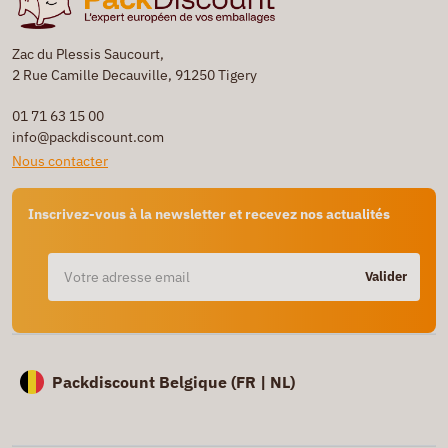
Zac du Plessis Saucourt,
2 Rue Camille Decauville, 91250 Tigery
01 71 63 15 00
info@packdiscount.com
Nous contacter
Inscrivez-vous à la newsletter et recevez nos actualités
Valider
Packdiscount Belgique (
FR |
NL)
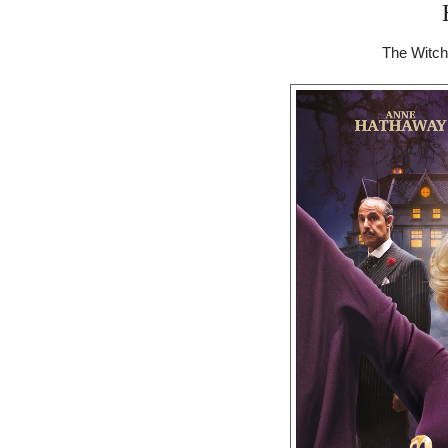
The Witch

-=-=-=-=-

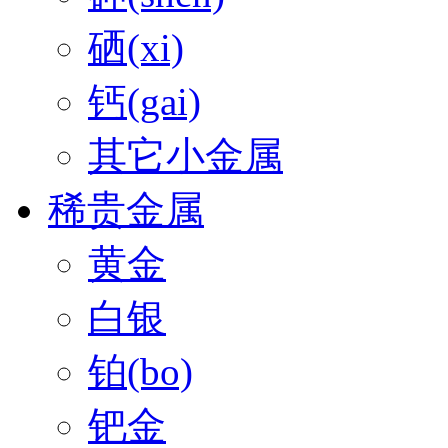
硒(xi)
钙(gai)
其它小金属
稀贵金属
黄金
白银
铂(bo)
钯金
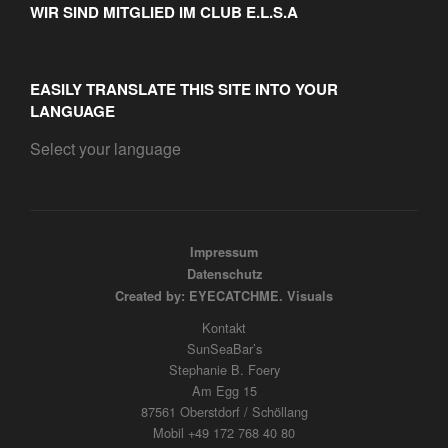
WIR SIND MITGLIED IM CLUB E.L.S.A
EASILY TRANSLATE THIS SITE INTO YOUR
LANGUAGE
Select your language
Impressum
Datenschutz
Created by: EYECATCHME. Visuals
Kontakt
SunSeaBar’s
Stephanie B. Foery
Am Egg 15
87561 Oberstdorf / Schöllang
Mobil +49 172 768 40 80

-=-=-=-=-

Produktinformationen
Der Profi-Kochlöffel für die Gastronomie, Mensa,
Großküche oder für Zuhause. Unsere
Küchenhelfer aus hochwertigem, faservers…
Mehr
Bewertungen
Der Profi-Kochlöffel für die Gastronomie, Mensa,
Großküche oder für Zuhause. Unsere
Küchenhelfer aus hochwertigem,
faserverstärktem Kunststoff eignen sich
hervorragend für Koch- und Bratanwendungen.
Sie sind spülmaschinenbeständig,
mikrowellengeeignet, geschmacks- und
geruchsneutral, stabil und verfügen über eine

-=-=-=-=-

** TASK OBJECTIVE **
Taking the records above, retype every line from the one with "WIR SIND MITGLIED IM CLUB E.L.S.A" down to the one with "Mobil +49 172 768 40 80", exactly and with nothing else.

** SOLUTION TO THIS TASK **
WIR SIND MITGLIED IM CLUB E.L.S.A
EASILY TRANSLATE THIS SITE INTO YOUR
LANGUAGE
Select your language
Impressum
Datenschutz
Created by: EYECATCHME. Visuals
Kontakt
SunSeaBar’s
Stephanie B. Foery
Am Egg 15
87561 Oberstdorf / Schöllang
Mobil +49 172 768 40 80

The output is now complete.